If t5's are new and most "standard" fixtures are t8 then where do you guys get your fixtures?


----------



## froggerboy (Jul 9, 2006)

Home depot has just started to carry T5's now but I've always had to get the at the local pet shop.I believe Coralife was one of the first mass producers of T5 fixtures but they were not high output lights. 
T8's are available almost everywhere light bulbs are sold.


----------



## phender (Jan 9, 2009)

I like this fixture for a 20 gal tall. http://www.marinedepot.com/ps_ViewI...ew~idProduct~CU01127~idCategory~FWLTFIT5.html
Although I would swap out the 10000K bulb for one in the 6000 - 6700k range. Marine Depot carries the bulbs as well.

You can probably get one of these fixtures near you if you have a decent sized tropical fish store close by.


----------



## cyberbrat (Jul 14, 2008)

I am a newb and also trying to find the right lighting configurations. I have used CFLs in Exo Terra Compact Tops, Shop Lighting with 6700 day bulbs and also a T5 from a specialty store. 
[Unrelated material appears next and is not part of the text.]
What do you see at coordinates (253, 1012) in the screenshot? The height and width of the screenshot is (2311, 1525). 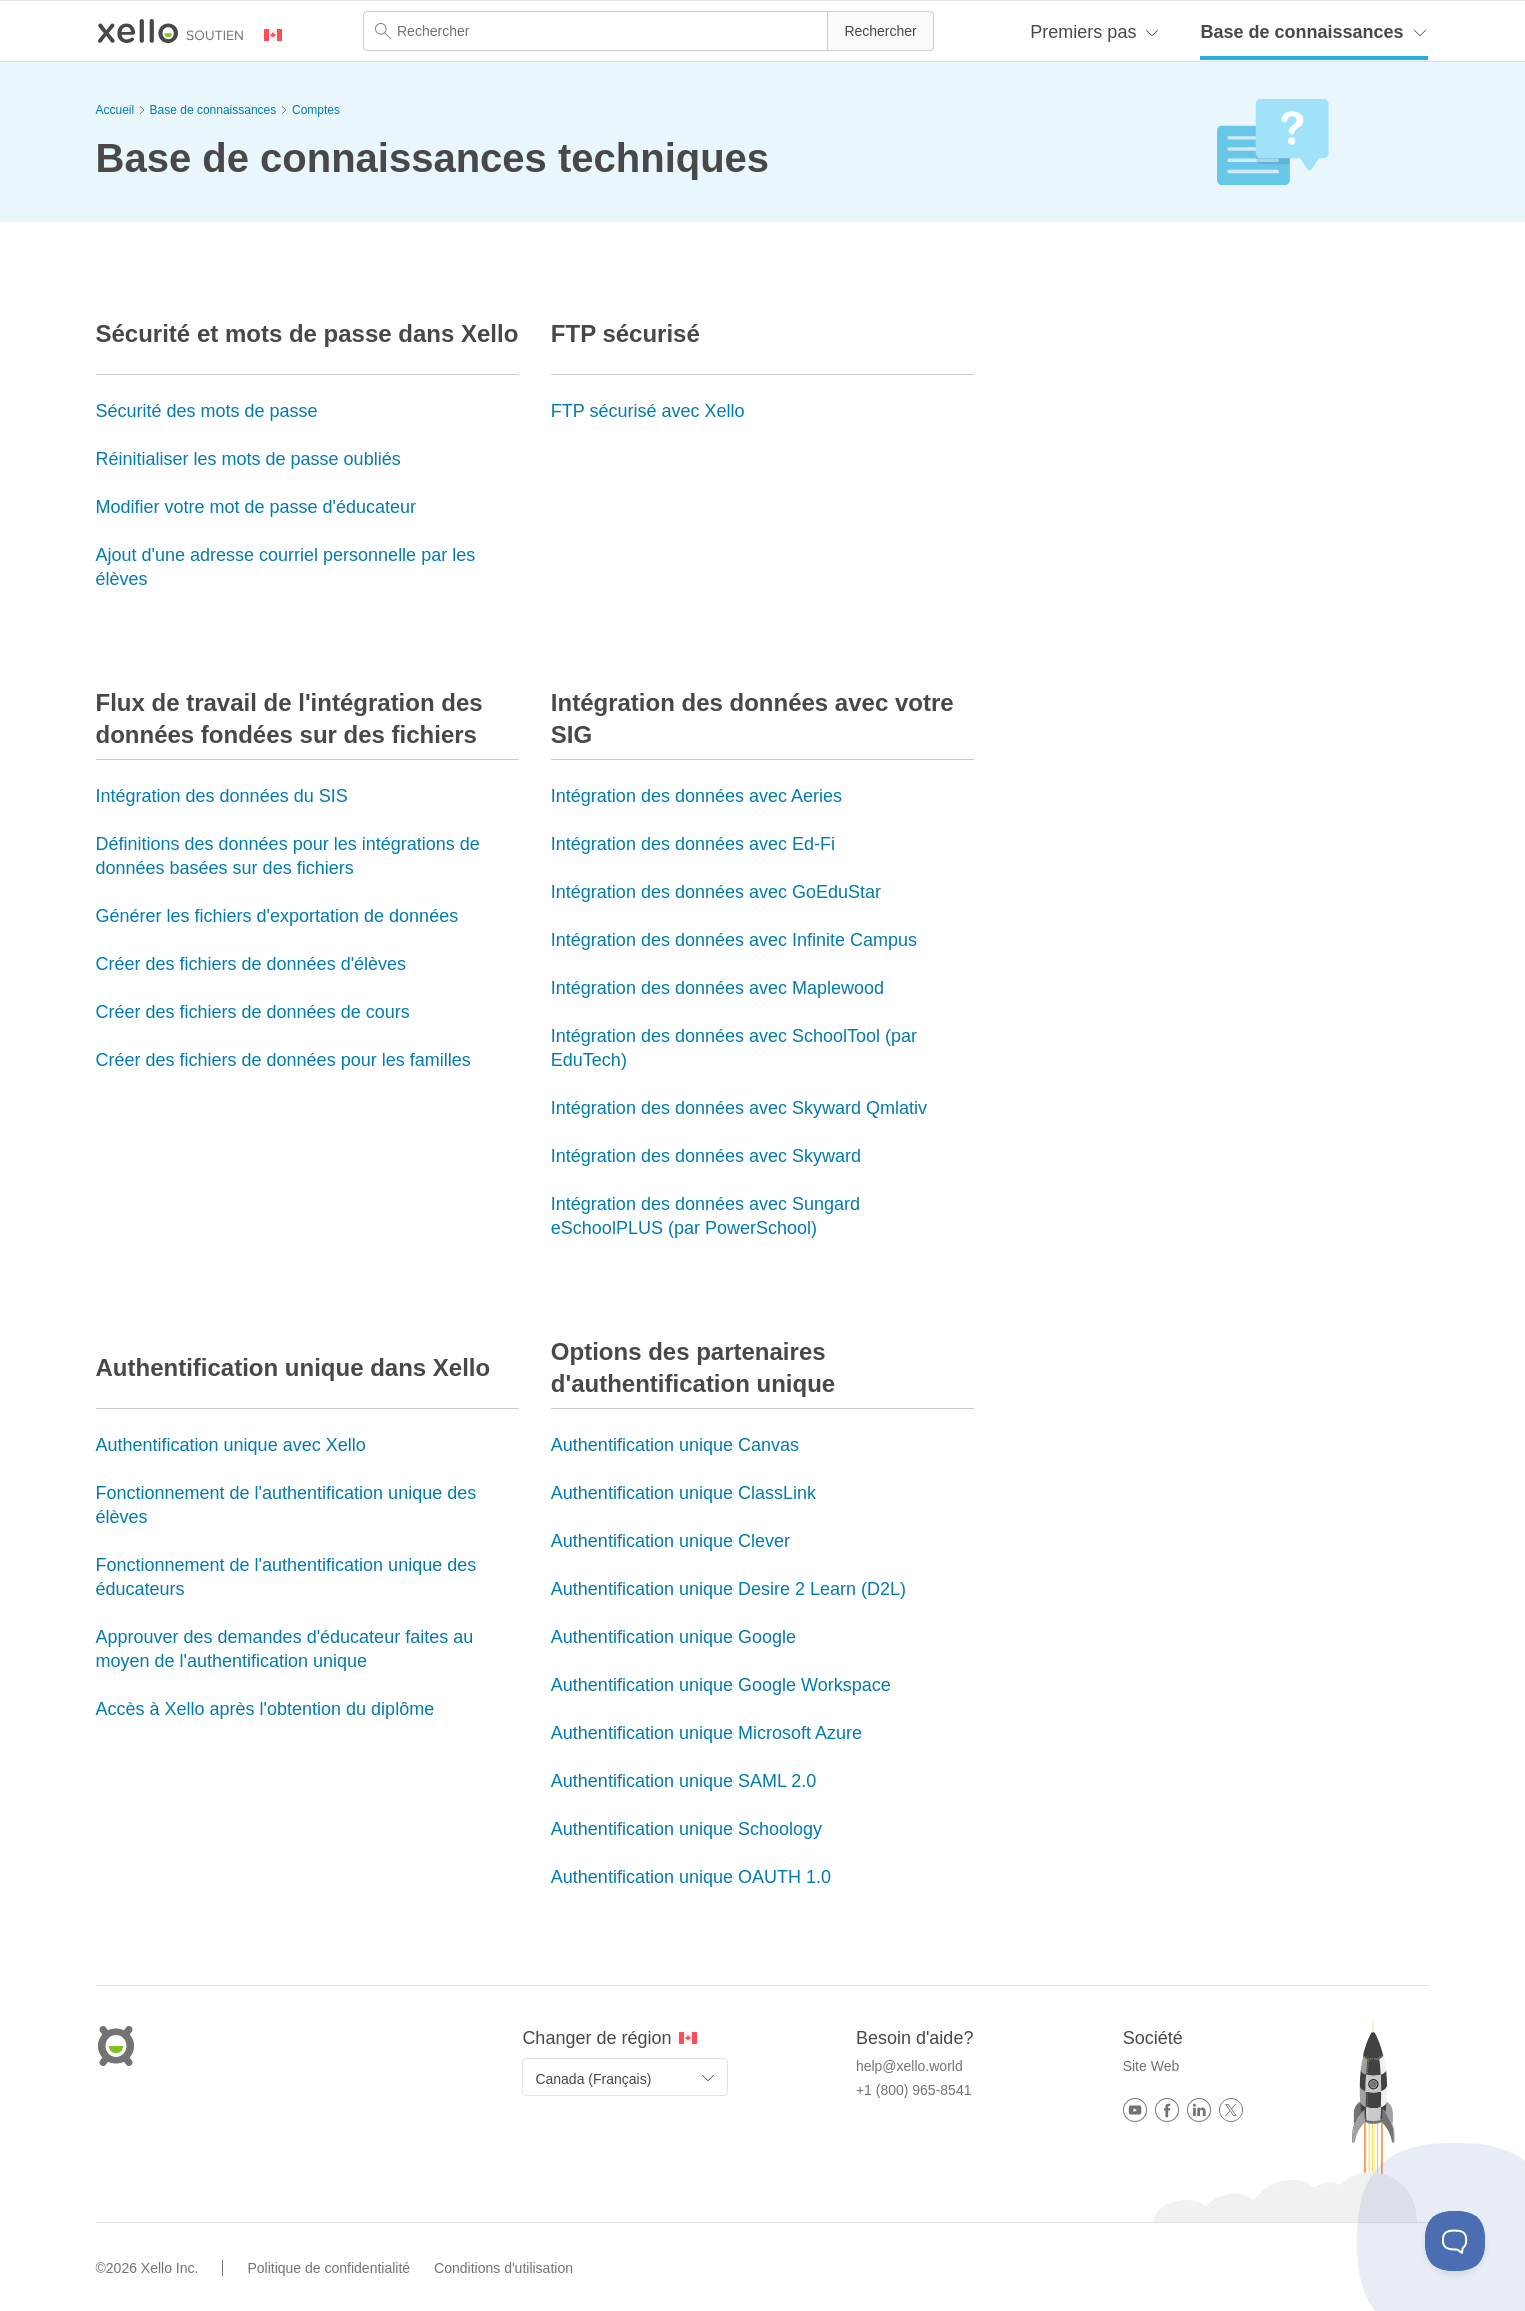 I see `Créer des fichiers de données de cours` at bounding box center [253, 1012].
I would suggest you monitor you tank temperature carefully when using the Compact Tops with CFL bulbs. I have removed them from my frog tanks and reserved them for my turtle enclosures. They made the frog tanks too hot ( > 80 degrees - my enclosures are small). 

Good luck finding the right lighting solution for your needs. The board members here are very helpful and knowledgeable folks! I just wanted to throw in my two cents about personal experiences with CFLs and small frog enclosures.

I am going to re read the thread for myself, thanks for posting this topic. : )


----------



## Enlightenment (Mar 26, 2009)

In Miami, FL you can get away with not having any lights in your aquarium. We have plenty of heat and humidity to share with anyone.


----------



## Enlightenment (Mar 26, 2009)

Anyone else get away with not having uv bulbs in their aquarium?


----------